Sequential digestion - (Mar/01/2007 )
Does anybody know pESC-TRP vector (Stratagene)? I want to insert a 1.4kb fragment from
pGEM-T-vector into pESC-TRP vector. First I did double digestion with Not I & Spe I (in NEB buffer 2) but after running the gel I found just a ‘smear’ appeared (especially for pESC-Trp vector). Even with pGEM-T digested DNA yield was very much reduced (I used the plasmid DNA 5ug for 20 ul reaction). Ofcource, the expected size (1.4kb) band appeared with pGEM-T, but DNA was degraded. Then I did sequential digestion, first with Spe I (NEB buffer 2) then phenol chloroform extraction and ethanol precipitation then with Not I (NEB buffer 3). That also failed. Again I did sequential digestion, first with Not I (buffer 2) O/N and then with Spe I (buffer 2) for 2h. That also failed. What will be the problem? Please anybody help me to sort out this problem?
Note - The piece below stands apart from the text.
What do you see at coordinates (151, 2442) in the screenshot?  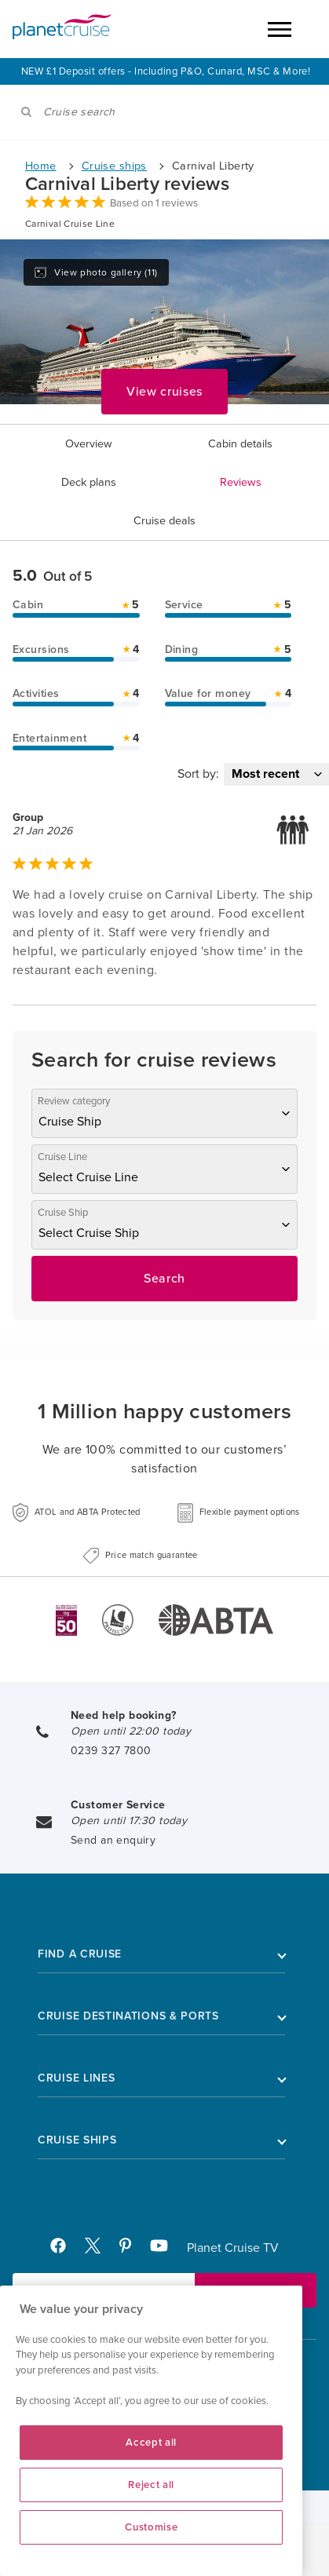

Actually this two double digest sites in pESC-TRP vector are very close (refer http://www.stratagene.com/manuals/217451.pdf). I didn't use this vector before. But for pGEM-T what will be the problem? Both vectors I successfully double digested with Not I & Bgl II. But for Spe I it did not work. Why? [pESC-trp vector digestion with Spe I image attached].
Thanks.
Binu
did you run an uncut DNA just to confirm the DNA has not already degraded.
Also try to change buffers for restriction enzymes. Sometimes, they could be contaminated.
Also try to change buffers for restriction enzymes. Sometimes, they could be contaminated.
Yes i ran an uncut DNA. It was not degraded. Same uncut DNA I used for Not I & Bgl II digestion & got good result. There is no possibility of contamination of buffer (NEB buffer 2). Anyway let me check & will tell you. Thanks a lot for your suggestion & reply. Binu
I think ur problem might be with the close sites!!!